═════ DATA FOR PROCESSING ═════

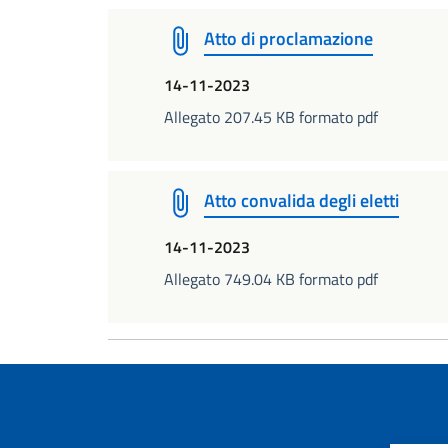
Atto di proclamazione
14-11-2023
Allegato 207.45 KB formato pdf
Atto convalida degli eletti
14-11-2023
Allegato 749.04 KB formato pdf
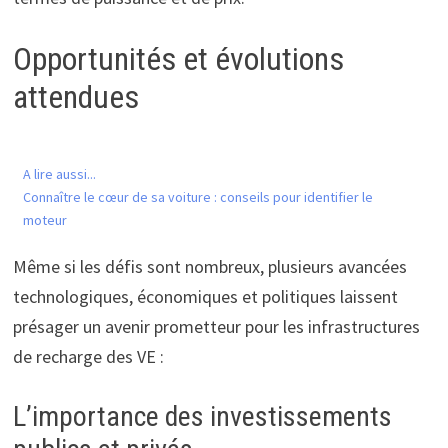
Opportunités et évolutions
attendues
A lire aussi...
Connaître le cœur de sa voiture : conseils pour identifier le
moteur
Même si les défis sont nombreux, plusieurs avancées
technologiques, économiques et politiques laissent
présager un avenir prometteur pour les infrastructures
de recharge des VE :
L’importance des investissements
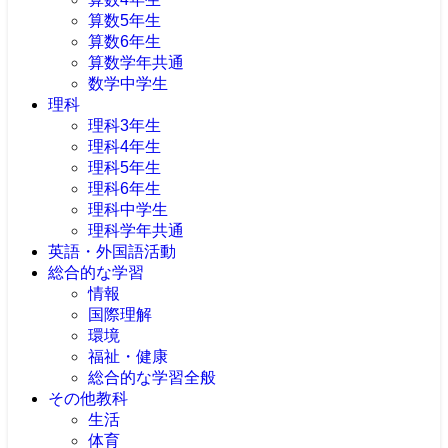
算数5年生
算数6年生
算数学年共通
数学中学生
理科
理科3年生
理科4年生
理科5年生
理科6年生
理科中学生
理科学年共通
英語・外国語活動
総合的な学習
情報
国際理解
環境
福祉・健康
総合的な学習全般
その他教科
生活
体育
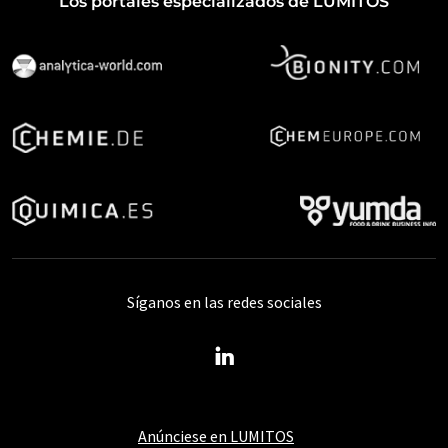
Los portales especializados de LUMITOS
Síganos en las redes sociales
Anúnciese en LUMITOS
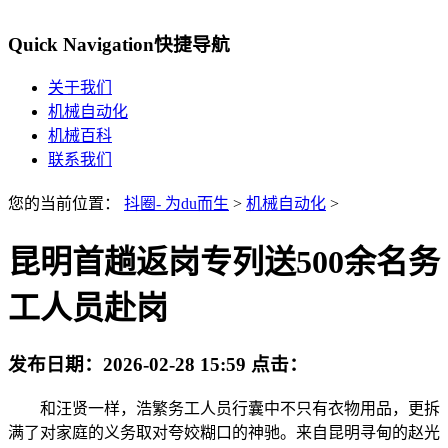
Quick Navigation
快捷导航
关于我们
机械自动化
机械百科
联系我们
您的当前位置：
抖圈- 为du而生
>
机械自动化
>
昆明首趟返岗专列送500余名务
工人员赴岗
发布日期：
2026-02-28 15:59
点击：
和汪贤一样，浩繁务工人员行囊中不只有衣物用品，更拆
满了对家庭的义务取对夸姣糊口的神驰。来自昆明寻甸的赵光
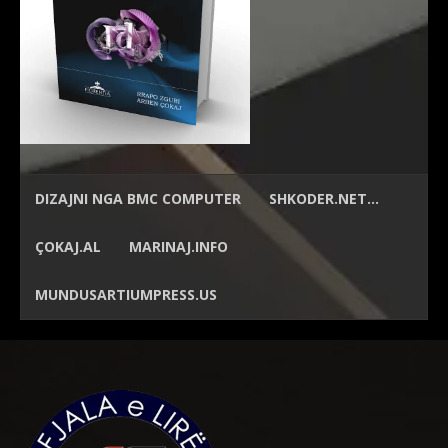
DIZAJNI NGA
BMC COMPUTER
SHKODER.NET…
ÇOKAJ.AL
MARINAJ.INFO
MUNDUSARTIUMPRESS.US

═════

Copy the whole of the material above exactly, but not its images.

Atto di proclamazione
14-11-2023
Allegato 207.45 KB formato pdf
Atto convalida degli eletti
14-11-2023
Allegato 749.04 KB formato pdf
Opportunités et évolutions
attendues
A lire aussi...
Connaître le cœur de sa voiture : conseils pour identifier le
moteur
Même si les défis sont nombreux, plusieurs avancées
technologiques, économiques et politiques laissent
présager un avenir prometteur pour les infrastructures
de recharge des VE :
L’importance des investissements
算数5年生
算数6年生
算数学年共通
数学中学生
理科
理科3年生
理科4年生
理科5年生
理科6年生
理科中学生
理科学年共通
英語・外国語活動
総合的な学習
情報
国際理解
環境
福祉・健康
総合的な学習全般
その他教科
生活
体育
Los portales especializados de LUMITOS
Síganos en las redes sociales
Anúnciese en LUMITOS
Quick Navigation
快捷导航
关于我们
机械自动化
机械百科
联系我们
您的当前位置：
抖圈- 为du而生
>
机械自动化
>
昆明首趟返岗专列送500余名务
工人员赴岗
发布日期：
2026-02-28 15:59
点击：
和汪贤一样，浩繁务工人员行囊中不只有衣物用品，更拆
满了对家庭的义务取对夸姣糊口的神驰。来自昆明寻甸的赵光
DIZAJNI NGA
BMC COMPUTER
SHKODER.NET…
ÇOKAJ.AL
MARINAJ.INFO
MUNDUSARTIUMPRESS.US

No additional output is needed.